Swilling the contents of her cosmopolitan in her glass, Rebecca ponders over Tara's advice.

"I guess you're right," she says. "Did you notice how easily she won the belt? Her claims to being eligible for the contendership match was because she never got pinned when she lost the Femme Fatal title. Why did I have to slap Georgia silly last week then? I don't remember losing the Femme Fatal title. I never even competed in a match in which it was handed to a new champion. In fact, I remember retiring the belt before I left."

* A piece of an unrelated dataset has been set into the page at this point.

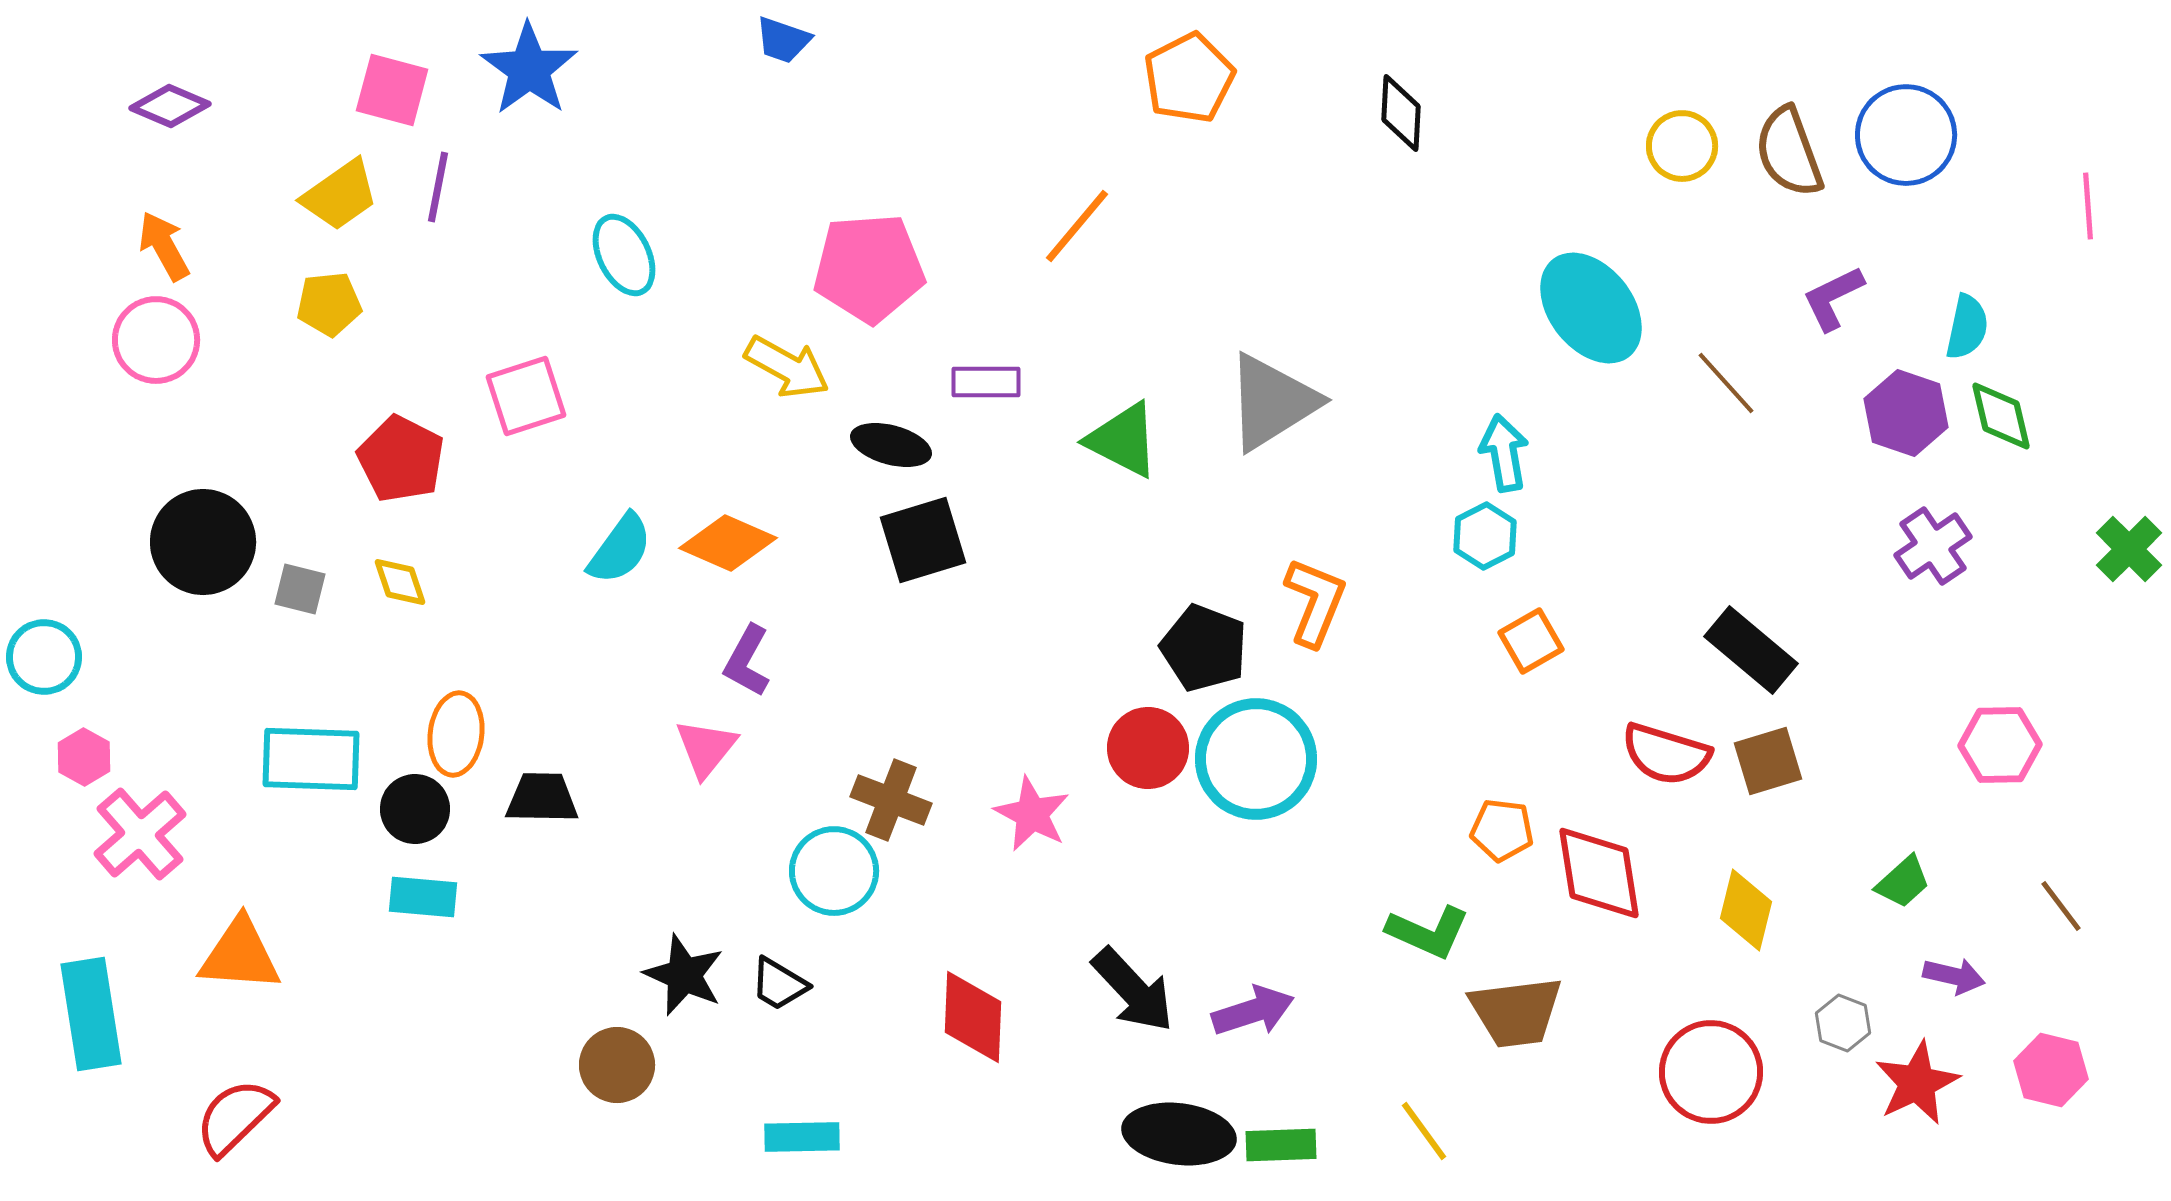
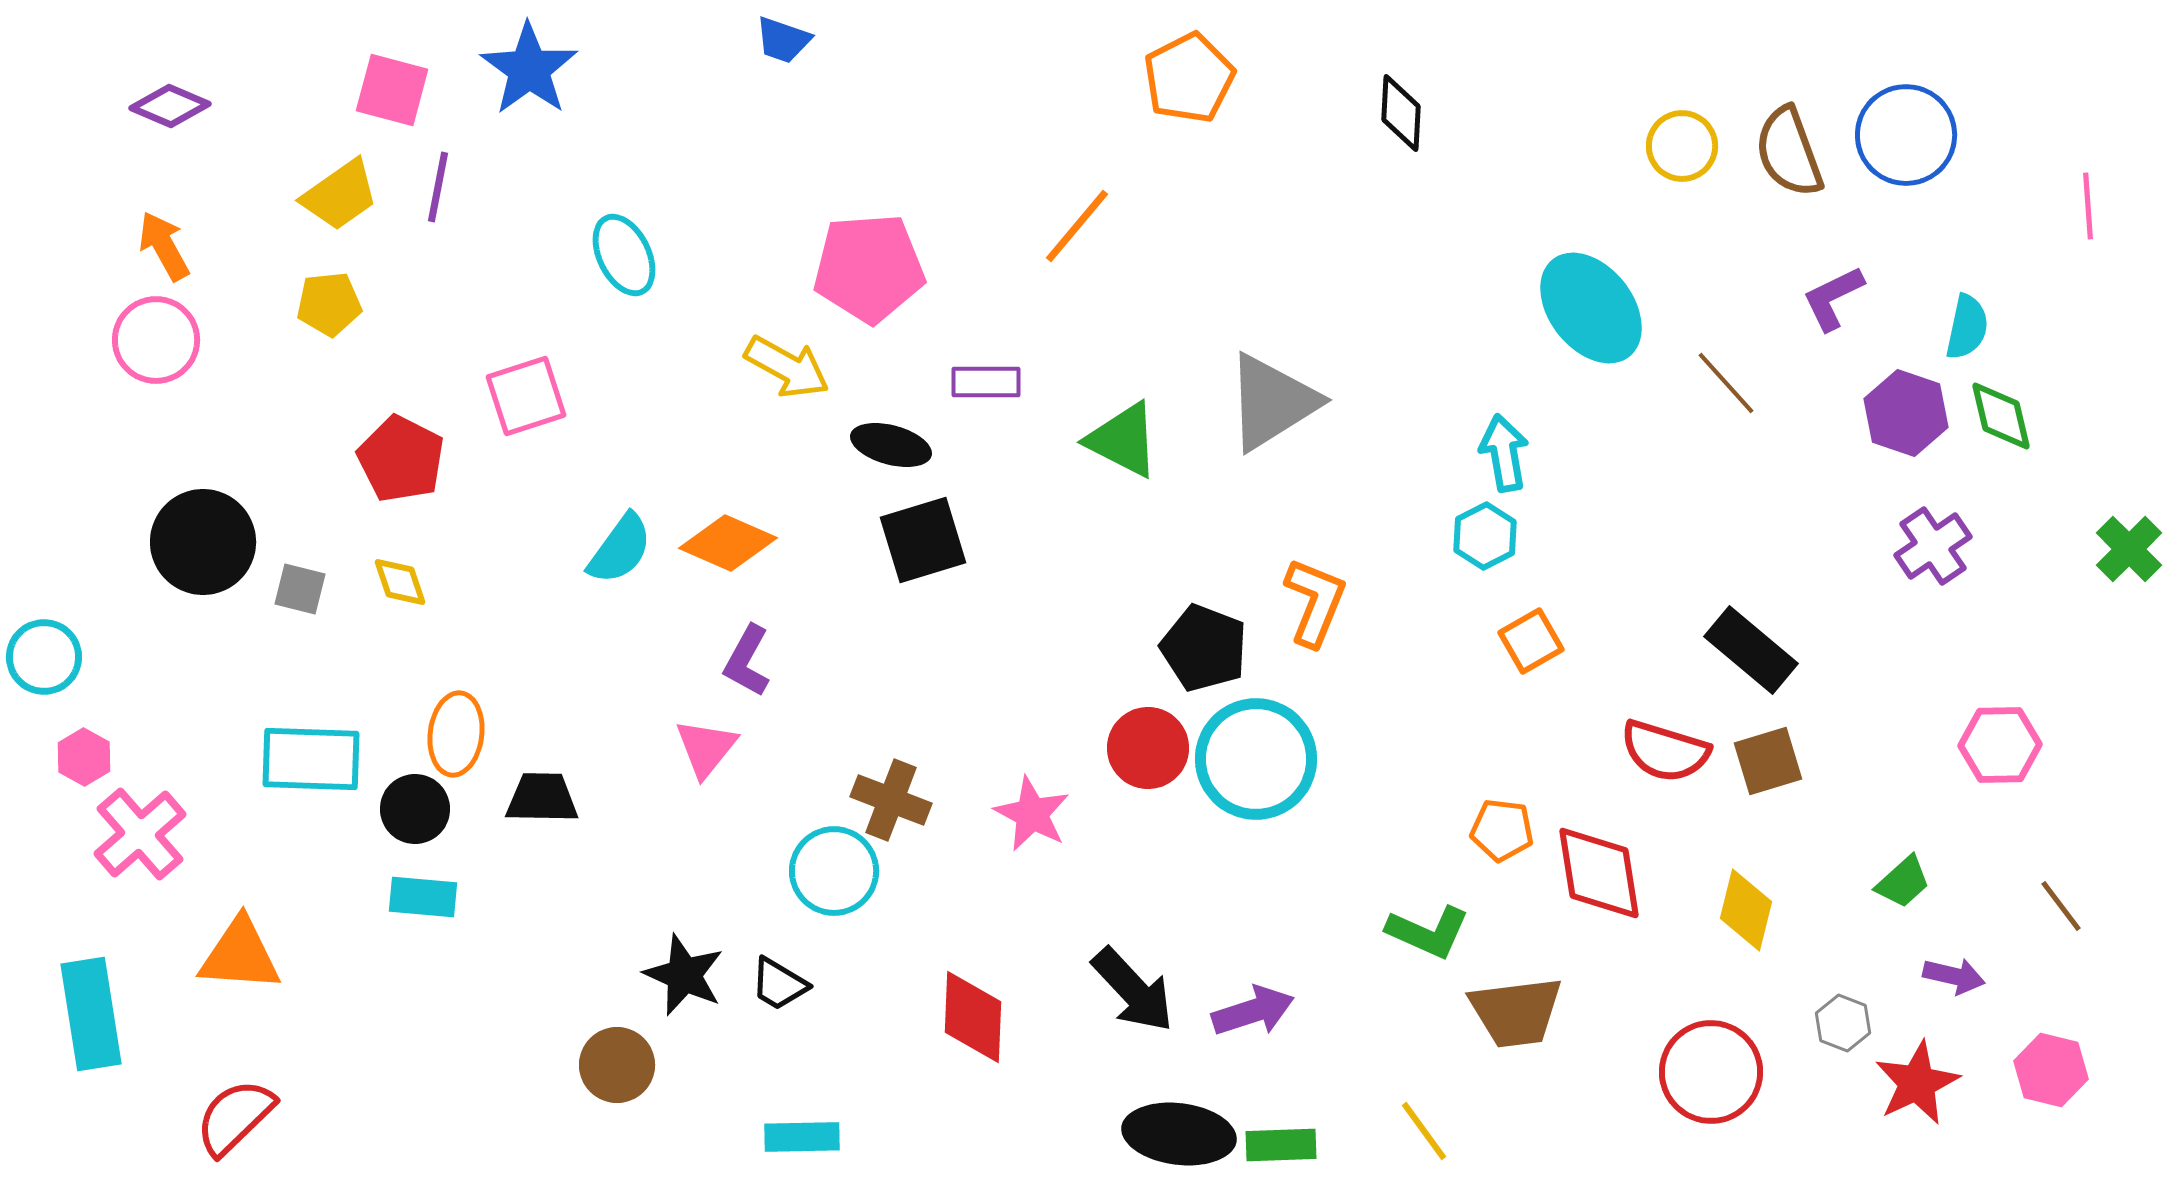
red semicircle at (1666, 754): moved 1 px left, 3 px up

"That is so unfair!" exclaims Scarlett Manson, before she took a big sip of her champagne.

"Clearly," agreed Tara.

"So if in this match next week, I pin Georgia James and end up the Femme Fatal Championship, she might come claiming for another shot at it. And what seems to be even more ridiculous is that Ciara is almost one foot out of PWT right now. Is this because she knows I'm going to be the Femme Fatal Championess in ten days. Is she really afraid?"

"The competition these days seems to be diminishing," Tara states.

"You're smart, Tara, that's why we're such good friends" says Rebecca, putting an arm around her friend. The two of them stroll away from Scarlett Manson who seems to be in a mild dalliance with this investment banker.